Material for this task:
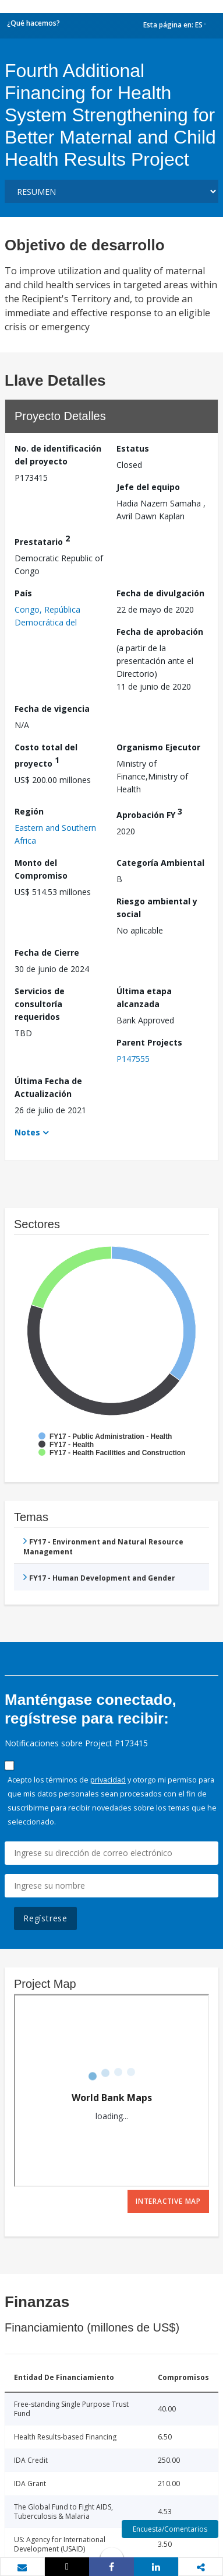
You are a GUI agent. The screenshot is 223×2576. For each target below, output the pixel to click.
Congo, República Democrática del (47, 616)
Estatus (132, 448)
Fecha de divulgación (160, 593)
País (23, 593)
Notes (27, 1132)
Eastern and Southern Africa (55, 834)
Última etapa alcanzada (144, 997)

Exercise prompt: Verbatim output of every entry above is required, though pictures are to be left out.

Response:
You are a GUI agent. The screenshot is 223×2576. For each target below, output the pixel to click.
Congo, República Democrática del (47, 616)
Estatus (132, 448)
Fecha de divulgación (160, 593)
País (23, 593)
Notes (27, 1132)
Eastern and Southern Africa (55, 834)
Última etapa alcanzada (144, 997)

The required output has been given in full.